La tragédie grecque s'est modelée au fil du temps, depuis les rituels sacrés des sociétés primitives. Ces rites exprimaient le désir humain fondamental de s'élever au-dessus de sa condition terrestre pour se rapprocher des dieux ou des esprits. Un groupe d'hommes se métamorphosait grâce à des mouvements dansés, au port d'un masque, à des jeux d'imitation et à des incantations. Cette mise en représentation s'est complexifiée au même rythme que les cérémonies pour devenir un art en soi, tout en demeurant intimement liée aux cultes. De cet esprit sacré, le théâtre du 5e siècle av. J-C. a hérité des présences centrales d'un autel – généralement dédié à Dionysos, dieu de l'exubérance – et d'un chœur, tous deux fondateurs du style tragique.
L'acteur tragique est né du chœur et s'en est détaché pour amorcer un dialogue avec lui. Le chef du chœur, le coryphée, était le seul à pouvoir s'exprimer directement aux personnages sur la scène; autrement, tous les choreutes parlaient, chantaient ou dansaient à l'unisson pour ne former qu'un seul être. Par sa fonction et sa position dramatique, le chœur, de l'orchestra, était à la fois complice des spectateurs et témoin actif de la fatalité. Au début du 5e siècle av. J-C., il portait toute la vitalité tragique en mettant en relief la nature vulnérable de l'homme face aux puissances divines. Cependant, en un siècle à peine, ses interventions se sont espacées irrémédiablement. L'écriture des pièces changeait et dessinait l'homme de plus en plus autonome et responsable face à son destin. Du coup, l'influence des dieux s'estompait; le chœur n'avait plus à créer de pont entre la réalité et le mystère terrifiant de la volonté divine. Ce changement des fonctions dramatiques a entraîné le déclin du rôle du chœur ainsi que celui du style tragique originel.

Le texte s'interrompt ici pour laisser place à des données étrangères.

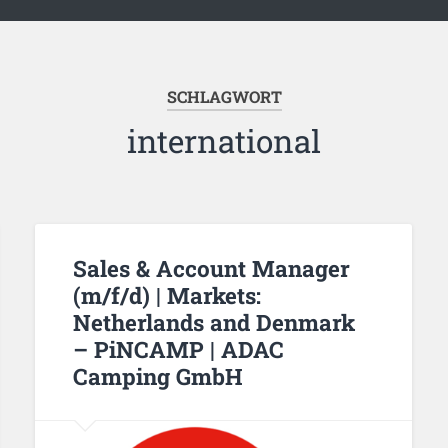
SCHLAGWORT
international
Sales & Account Manager
(m/f/d) | Markets:
Netherlands and Denmark
– PiNCAMP | ADAC
Camping GmbH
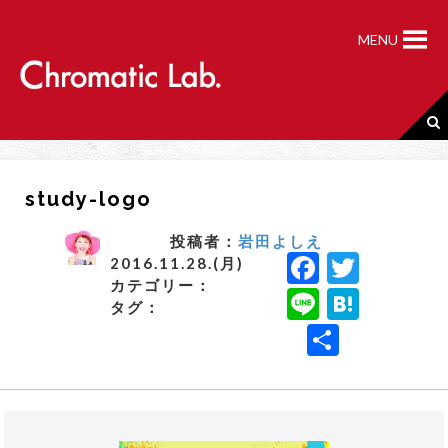
S
k
MENU
i
p
t
o
c
o
n
study-logo
t
e
n
投稿者：
岩田よしえ
F
T
t
2016.11.28.(月)
カテゴリー：
a
w
Li
H
タグ：
c
it
n
a
共
e
t
e
t
有
b
e
e
o
r
n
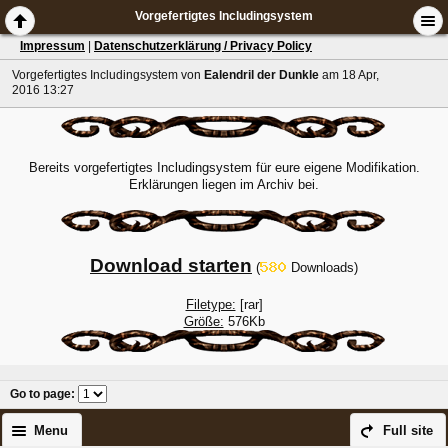
Vorgefertigtes Includingsystem
Impressum
|
Datenschutzerklärung / Privacy Policy
Vorgefertigtes Includingsystem
von
Ealendril der Dunkle
am 18 Apr,
2016 13:27
Bereits vorgefertigtes Includingsystem für eure eigene Modifikation.
Erklärungen liegen im Archiv bei.
Download starten
(
Downloads)
Filetype:
[rar]
Größe:
576Kb
Go to page
:
Menu
Full site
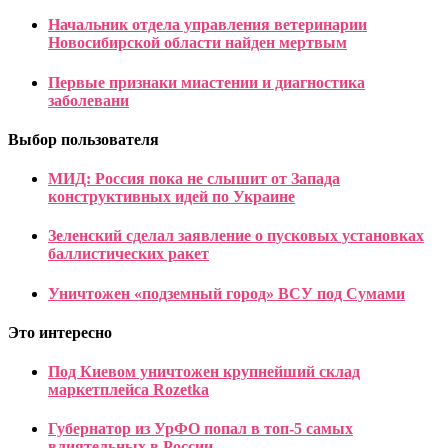
Начальник отдела управления ветеринарии
Новосибирской области найден мертвым
Первые признаки миастении и диагностика
заболевани
Выбор пользователя
МИД: Россия пока не слышит от Запада
конструктивных идей по Украине
Зеленский сделал заявление о пусковых установках
баллистических ракет
Уничтожен «подземный город» ВСУ под Сумами
Это интересно
Под Киевом уничтожен крупнейший склад
маркетплейса Rozetka
Губернатор из УрФО попал в топ-5 самых
влиятельных в России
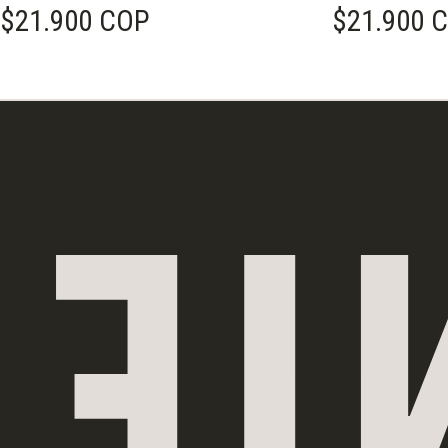
Prezzo di listino
$21.900 COP
Prezzo di listin
$21.900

L'organisation politique et philosophique de la cité d'Athènes a aussi profondément marqué le théâtre antique. L'art de discourir assurait le prestige aux orateurs : il était un outil essentiel de communication et de la persuasion. La population, qui appréciait la valeur des mots, partageait sur les bancs du théâtre le plaisir du dialogue poétique. Le texte dramatique n'existait que pour être vu et entendu dans le cadre d'une seule représentation. Cet ultime spectacle prenait l'affiche lors de concours dramatiques qui attiraient une foule considérable au théâtre de l'Acropole – probablement plus de quinze mille personnes à la fois. L'État prévoyait ces concours dans son calendrier politique, organisait leur préparation et offrait même aux citoyens les plus démunis un billet gratuit. Au mois de mars, les Grandes Dionysies, le plus important des festivals athéniens en l'honneur de Dionysos, s'ouvraient par une procession et des sacrifices : la statue du dieu était transportée jusqu'à l'autel sacré, au milieu de l'orchestra. Chacun des trois poètes sélectionnés disposait d'une journée pour présenter leur tétralogie composée de trois tragédies et d'un drame satyrique. La compétition se terminait alors par la remise d'une couronne de lierre honorifique à l'auteur victorieux.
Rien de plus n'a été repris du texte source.